---- DATA SECTION
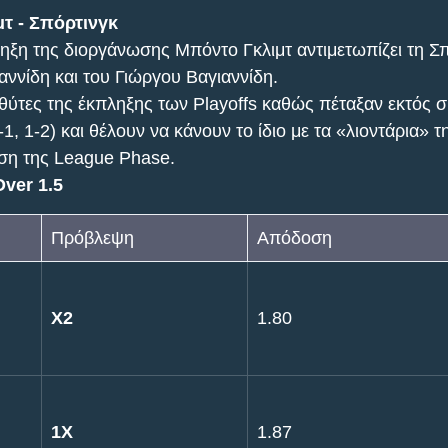
τ - Σπόρτινγκ
ηξη της διοργάνωσης Μπόντο Γκλιμτ αντιμετωπίζει τη Σπ
αννίδη και του Γιώργου Βαγιαννίδη.
 θύτες της έκπληξης των Playoffs καθώς πέταξαν εκτός σ
3-1, 1-2) και θέλουν να κάνουν το ίδιο με τα «λιοντάρια» 
έση της League Phase.
ver 1.5
Πρόβλεψη
Απόδοση
X2
1.80
1X
1.87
--------
Repeat the material above exactly. Leave every picture out of it.

τ - Σπόρτινγκ
ηξη της διοργάνωσης Μπόντο Γκλιμτ αντιμετωπίζει τη Σπ
αννίδη και του Γιώργου Βαγιαννίδη.
 θύτες της έκπληξης των Playoffs καθώς πέταξαν εκτός σ
3-1, 1-2) και θέλουν να κάνουν το ίδιο με τα «λιοντάρια» 
έση της League Phase.
ver 1.5
Πρόβλεψη
Απόδοση
X2
1.80
1X
1.87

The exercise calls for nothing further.